No association was observed for program director sex and sex of their first-year fellows, according to data published in JACC: Advances.
“We should become aware of our unconscious biases. That’s the main takeaway ... and the motivation to do this research. [Based on] the experiences I’ve had when applying for fellowships myself, among my friends and colleagues, it has resonated a lot,” Ankur Kalra, MD, FACP, FACC, FSCAI, associate professor of clinical medicine at Indiana University School of Medicine, director of interventional cardiology quality and innovation at Indiana University Health and CEO of the nonprofit startup Make a Dent, told Healio. “We may consciously think that we’re unbiased, but we have these subconscious biases that come into play when we’re making decisions that we’re not even aware of. The idea is to start becoming more mindful and more aware of subconscious biases.
“[This study has] been welcomed. There hasn’t been any adversarial feedback or an inflammatory comment that I’ve received,” Kalra told Healio. “All has been very complimentary, and several people have thanked me for doing this research and answering this question the way we answered it.”
Kalra and colleagues conducted a cross-sectional study using deidentified data from the Association of American Medical Colleges to assess the association between the race and sex of CVD fellows and that of their corresponding program directors between 2010 and 2019. Data included the sex and race/ethnicity of both fellows and their corresponding program director, and the age, medical school type and citizenship status of the fellows.
Demographic of fellows and program directors
A total of 9,153 first-year fellows and 243 program directors were identified from 243 CVD fellowship programs.
Among first-year fellows (22.8% women), 42.4% were Asian, 41.1% were white, 6.5% were Hispanic, 5.4% were Black and 0.1% were American Indian/Alaska Native.
Between 2010 and 2019, only the number of first-year fellows who identified as Asian decreased (P = .03), while the other races remained consistent.
Among program directors (22.5% women), 50.2% were white, 26.8% were Asian, 2.5% were Black and 4.9% were Hispanic.
Effects of potential unconscious bias
Kalra and colleagues observed a significant association between the race of the program director and the fellow of the same program for all races:
- white (OR = 1.3; 95% CI, 1.19-1.43; P < .001);
- Black (OR = 2.03; 95% CI, 1.22-3.39; P = .007);
- Asian (OR = 1.29; 95% CI, 1.17-1.42; P < .001); and
- Hispanic (OR = 4.14; 95% CI, 3.18-5.39; P < .001).
Researchers observed no association between the sex of the program director and that of the first-year fellow (OR = 0.99; 95% CI, 0.88-1.11; P = .86).

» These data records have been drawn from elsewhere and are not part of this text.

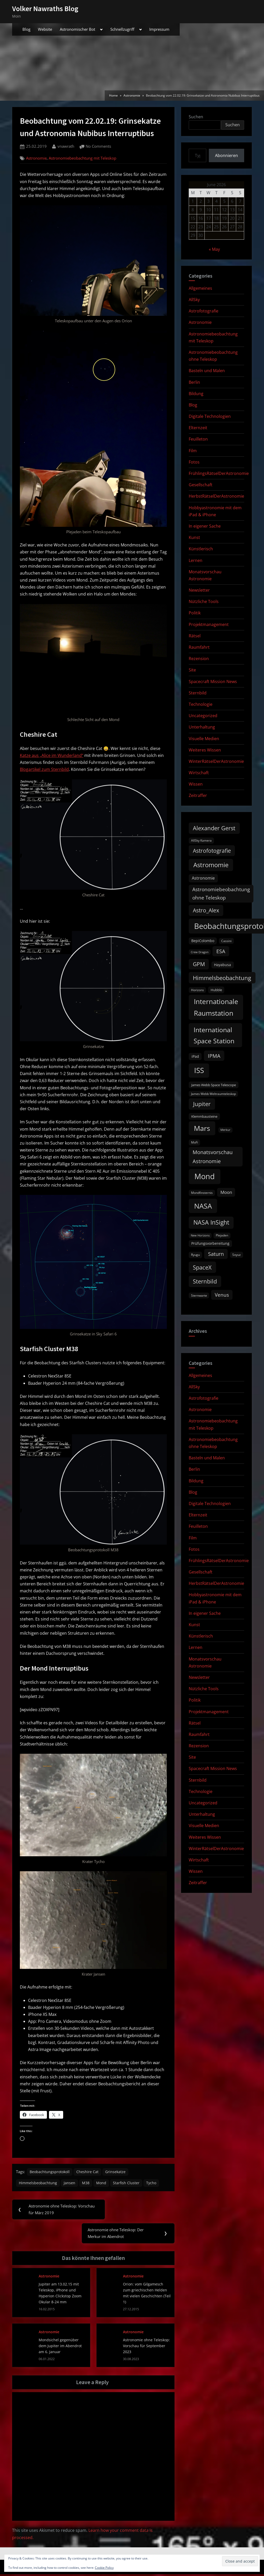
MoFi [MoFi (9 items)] (194, 1142)
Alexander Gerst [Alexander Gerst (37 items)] (214, 828)
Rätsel (195, 636)
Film (193, 450)
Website (45, 29)
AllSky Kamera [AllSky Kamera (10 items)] (201, 840)
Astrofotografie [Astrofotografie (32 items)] (212, 850)
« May (214, 249)
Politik (195, 613)
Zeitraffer (198, 795)
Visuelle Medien (204, 738)
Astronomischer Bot (77, 29)
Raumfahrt (199, 647)
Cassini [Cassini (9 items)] (226, 941)
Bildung (196, 393)
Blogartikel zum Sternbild (44, 769)
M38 (88, 2183)
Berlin (194, 382)
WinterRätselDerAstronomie (216, 761)
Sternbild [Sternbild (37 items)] (205, 1281)
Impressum (159, 29)
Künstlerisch (201, 549)
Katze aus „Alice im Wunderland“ (51, 755)
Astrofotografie (203, 311)
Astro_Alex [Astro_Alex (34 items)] (206, 910)
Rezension (199, 658)
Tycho (155, 2183)
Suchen (196, 117)
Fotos (194, 462)
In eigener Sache (205, 526)
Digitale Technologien (210, 416)
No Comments (98, 146)
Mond (104, 2183)
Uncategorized (203, 715)
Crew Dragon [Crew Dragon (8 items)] (200, 952)
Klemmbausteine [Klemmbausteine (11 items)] (204, 1116)
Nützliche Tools (204, 601)
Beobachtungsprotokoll (50, 2172)
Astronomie (36, 158)
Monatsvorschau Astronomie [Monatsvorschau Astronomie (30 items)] (213, 1156)
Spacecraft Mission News (213, 681)
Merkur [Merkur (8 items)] (225, 1130)
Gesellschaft (200, 485)
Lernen (195, 560)
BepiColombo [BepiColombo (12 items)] (202, 940)
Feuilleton (198, 439)
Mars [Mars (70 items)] (202, 1128)
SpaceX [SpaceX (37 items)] (202, 1267)
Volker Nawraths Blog (45, 8)
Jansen (71, 2183)
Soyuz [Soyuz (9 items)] (236, 1255)
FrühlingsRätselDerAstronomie (219, 473)
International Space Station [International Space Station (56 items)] (214, 1035)
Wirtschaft (199, 773)
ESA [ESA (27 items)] (220, 951)
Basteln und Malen (207, 370)
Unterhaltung (202, 727)
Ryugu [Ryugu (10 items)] (195, 1254)
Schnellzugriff (122, 29)
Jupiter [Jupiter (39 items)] (202, 1104)
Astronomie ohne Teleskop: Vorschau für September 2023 (146, 2347)
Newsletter (199, 590)
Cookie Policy (104, 2567)
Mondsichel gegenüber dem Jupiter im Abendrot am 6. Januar (60, 2347)
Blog (26, 29)
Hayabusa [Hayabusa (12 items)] (222, 964)
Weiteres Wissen (205, 750)
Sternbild (198, 693)
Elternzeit (198, 427)
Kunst (194, 537)
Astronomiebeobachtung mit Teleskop (82, 158)
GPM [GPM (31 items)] (199, 964)
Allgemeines (200, 288)
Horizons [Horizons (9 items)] (197, 990)
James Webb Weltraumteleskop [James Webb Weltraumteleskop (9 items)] (213, 1094)
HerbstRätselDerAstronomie (216, 496)
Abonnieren (226, 155)
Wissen (196, 784)
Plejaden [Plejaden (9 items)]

“The fact that the association would be true for every race was a little surprising to me ... whether you consider Asian, Hispanic, Black or white individuals,” Kalra told Healio. “I’m not trying to paint the picture that program directors are recruiting their own demographic. I mean, that’s what the study has shown, but it may in part also be the other way around, that applicants may see and identify with certain people and program directors who are at the helm the program. If [the applicant] looks like him or her, that person is more likely to come to you compared with going somewhere else. Yes, the program directors are attracting their own demographic, but applicants may want to go to the demographic of the program director. Why I am not surprised is because I’ve seen this in person myself. So have my friends and colleagues.”